• TO DO
Make a verbatim transcription of the records, without the pictures.

• LISTED RECORDS
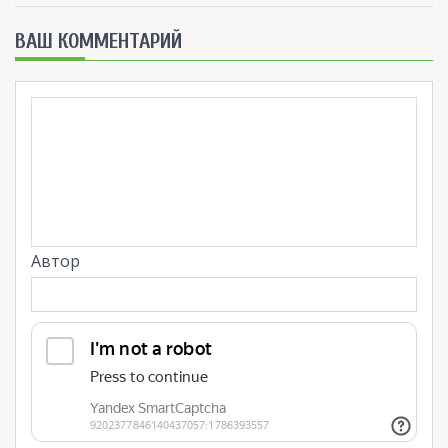
ВАШ КОММЕНТАРИЙ
Автор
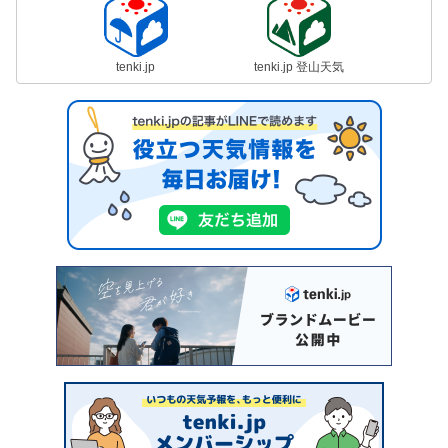
tenki.jp
tenki.jp 登山天気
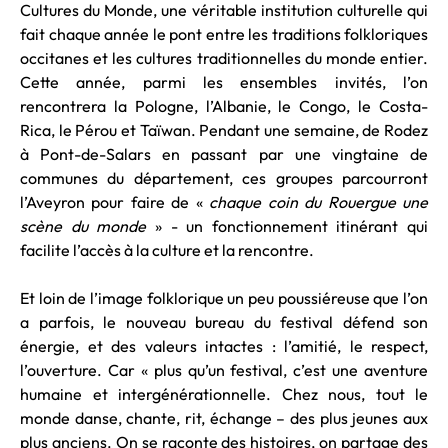
Cultures du Monde, une véritable institution culturelle qui
fait chaque année le pont entre les traditions folkloriques
occitanes et les cultures traditionnelles du monde entier.
Cette année, parmi les ensembles invités, l’on
rencontrera la Pologne, l’Albanie, le Congo, le Costa-
Rica, le Pérou et Taïwan. Pendant une semaine, de Rodez
à Pont-de-Salars en passant par une vingtaine de
communes du département, ces groupes parcourront
l’Aveyron pour faire de «
chaque coin du Rouergue une
scène du monde
» - un fonctionnement itinérant qui
facilite l’accès à la culture et la rencontre.
Et loin de l’image folklorique un peu poussiéreuse que l’on
a parfois, le nouveau bureau du festival défend son
énergie, et des valeurs intactes : l’amitié, le respect,
l’ouverture. Car « plus qu’un festival, c’est une aventure
humaine et intergénérationnelle. Chez nous, tout le
monde danse, chante, rit, échange – des plus jeunes aux
plus anciens. On se raconte des histoires, on partage des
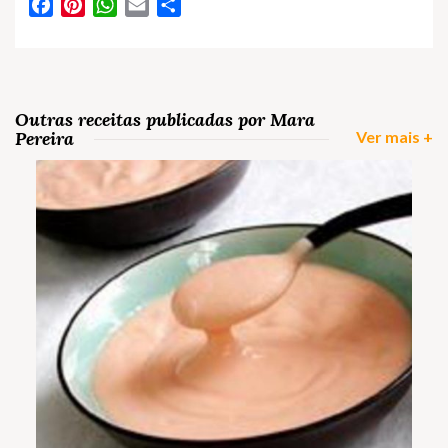
Facebook
Pinterest
WhatsApp
Email
Partilhar
Outras receitas publicadas por Mara
Pereira
Ver mais +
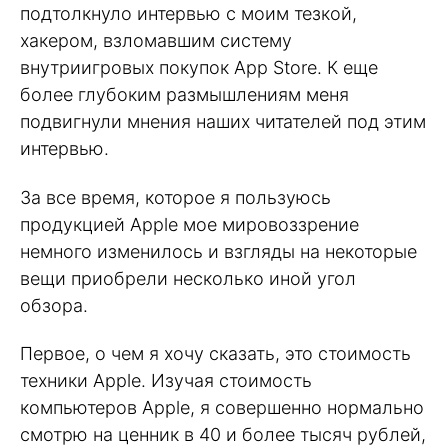
подтолкнуло интервью с моим тезкой,
хакером, взломавшим систему
внутриигровых покупок App Store. К еще
более глубоким размышлениям меня
подвигнули мнения наших читателей под этим
интервью.
За все время, которое я пользуюсь
продукцией Apple мое мировоззрение
немного изменилось и взгляды на некоторые
вещи приобрели несколько иной угол
обзора.
Первое, о чем я хочу сказать, это стоимость
техники Apple. Изучая стоимость
компьютеров Apple, я совершенно нормально
смотрю на ценник в 40 и более тысяч рублей,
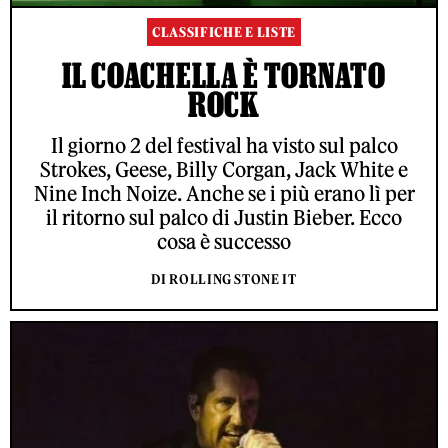
CLASSIFICHE E LISTE
IL COACHELLA È TORNATO
ROCK
Il giorno 2 del festival ha visto sul palco
Strokes, Geese, Billy Corgan, Jack White e
Nine Inch Noize. Anche se i più erano lì per
il ritorno sul palco di Justin Bieber. Ecco
cosa è successo
DI ROLLING STONE IT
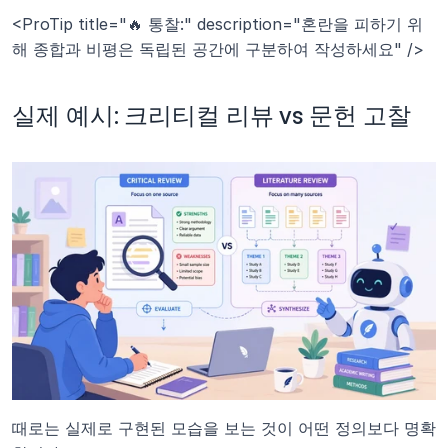
<ProTip title="🔥 통찰:" description="혼란을 피하기 위
해 종합과 비평은 독립된 공간에 구분하여 작성하세요" />
실제 예시: 크리티컬 리뷰 vs 문헌 고찰
때로는 실제로 구현된 모습을 보는 것이 어떤 정의보다 명확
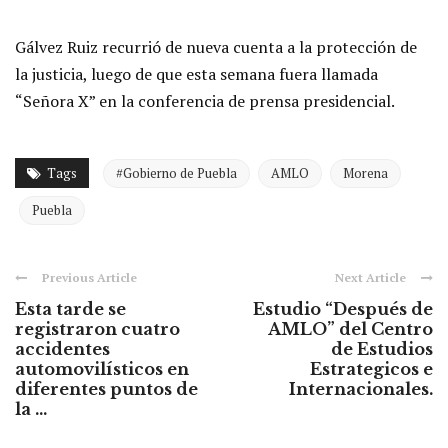
Gálvez Ruiz recurrió de nueva cuenta a la protección de
la justicia, luego de que esta semana fuera llamada
“Señora X” en la conferencia de prensa presidencial.
Tags
#Gobierno de Puebla
AMLO
Morena
Puebla
Previous Article
Next Article
Esta tarde se
Estudio “Después de
registraron cuatro
AMLO” del Centro
accidentes
de Estudios
automovilísticos en
Estrategicos e
diferentes puntos de
Internacionales.
la ...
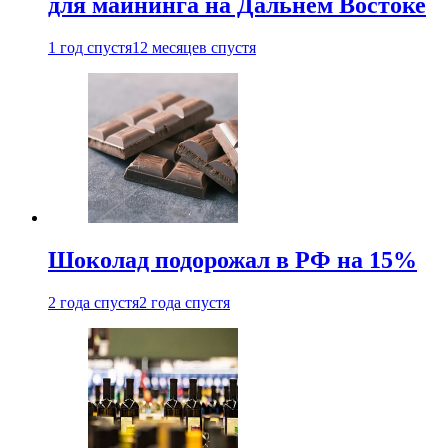
для майнинга на Дальнем Востоке
1 год спустя
12 месяцев спустя
Шоколад подорожал в РФ на 15%
2 года спустя
2 года спустя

• FINISHED TASK
ВАШ КОММЕНТАРИЙ
Автор
tenki.jp
tenki.jp 登山天気
Cultures du Monde, une véritable institution culturelle qui
fait chaque année le pont entre les traditions folkloriques
occitanes et les cultures traditionnelles du monde entier.
Cette année, parmi les ensembles invités, l’on
rencontrera la Pologne, l’Albanie, le Congo, le Costa-
Rica, le Pérou et Taïwan. Pendant une semaine, de Rodez
à Pont-de-Salars en passant par une vingtaine de
communes du département, ces groupes parcourront
l’Aveyron pour faire de «
chaque coin du Rouergue une
scène du monde
» - un fonctionnement itinérant qui
facilite l’accès à la culture et la rencontre.
Et loin de l’image folklorique un peu poussiéreuse que l’on
a parfois, le nouveau bureau du festival défend son
énergie, et des valeurs intactes : l’amitié, le respect,
l’ouverture. Car « plus qu’un festival, c’est une aventure
humaine et intergénérationnelle. Chez nous, tout le
monde danse, chante, rit, échange – des plus jeunes aux
plus anciens. On se raconte des histoires, on partage des
Facebook
Pinterest
WhatsApp
Email
Partilhar
Outras receitas publicadas por Mara
Pereira
Ver mais +
подтолкнуло интервью с моим тезкой,
хакером, взломавшим систему
внутриигровых покупок App Store. К еще
более глубоким размышлениям меня
подвигнули мнения наших читателей под этим
интервью.
За все время, которое я пользуюсь
продукцией Apple мое мировоззрение
немного изменилось и взгляды на некоторые
вещи приобрели несколько иной угол
обзора.
Первое, о чем я хочу сказать, это стоимость
техники Apple. Изучая стоимость
компьютеров Apple, я совершенно нормально
смотрю на ценник в 40 и более тысяч рублей,
CLASSIFICHE E LISTE
IL COACHELLA È TORNATO
ROCK
Il giorno 2 del festival ha visto sul palco
Strokes, Geese, Billy Corgan, Jack White e
Nine Inch Noize. Anche se i più erano lì per
il ritorno sul palco di Justin Bieber. Ecco
cosa è successo
DI ROLLING STONE IT
<ProTip title="🔥 통찰:" description="혼란을 피하기 위
해 종합과 비평은 독립된 공간에 구분하여 작성하세요" />
실제 예시: 크리티컬 리뷰 vs 문헌 고찰
때로는 실제로 구현된 모습을 보는 것이 어떤 정의보다 명확
Gálvez Ruiz recurrió de nueva cuenta a la protección de
la justicia, luego de que esta semana fuera llamada
“Señora X” en la conferencia de prensa presidencial.
Tags
#Gobierno de Puebla
AMLO
Morena
Puebla
Previous Article
Next Article
Esta tarde se
Estudio “Después de
registraron cuatro
AMLO” del Centro
accidentes
de Estudios
automovilísticos en
Estrategicos e
diferentes puntos de
Internacionales.
la ...
для майнинга на Дальнем Востоке
1 год спустя
12 месяцев спустя
Шоколад подорожал в РФ на 15%
2 года спустя
2 года спустя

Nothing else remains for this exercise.